Inglis wrote a negative review of C. E. M. Hansel's sceptical book on extrasensory perception and argued he had used discredited sources. Leonard Newman responded in the New Scientist stating Inglis had misrepresented the source material. Hansel wrote that Inglis had ignored the main part of his book and his claim that he had used "works long discredited" was untruthful.

In the early 1980s, Inglis was involved in a dispute with the skeptic Ruth Brandon over the mediumship of Daniel Dunglas Home in the New Scientist magazine.

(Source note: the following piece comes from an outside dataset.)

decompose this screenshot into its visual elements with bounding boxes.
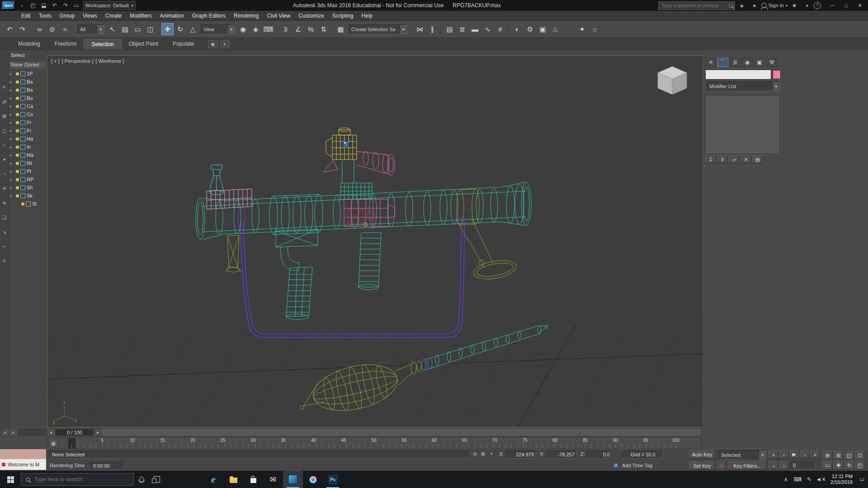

Inglis described psychical research between the two world wars in his book Science and Parascience (1984). In a review Ivor Grattan-Guinness wrote it would be of interest to the "historian of science not only for its account of developments in one of the fringes of science but also for its case studies of conduct, ethical and unethical, by both scientists and outsiders." Arne Hessenbruch wrote the book contained valuable information but "the readability and scholarship are marred by awkwardly placed and often erroneous references."

Inglis in his book The Hidden Power (1986) invoked a conspiracy theory that established scientists have denied and suppressed evidence for the existence of a psi force. Inglis suggested that an underlying psi force could explain biological evolution, extrasensory perception, mediumship, psychokinesis, social behaviour of insects, religious experiences, telepathy amongst other mysteries. According to Inglis the untapped and untamed force sometimes works and sometimes doesn't, depending on the factors involved. Terry Hamblin gave the book a mixed review but criticized the book for endorsing spiritualistic activities such as ectoplasm and table tapping.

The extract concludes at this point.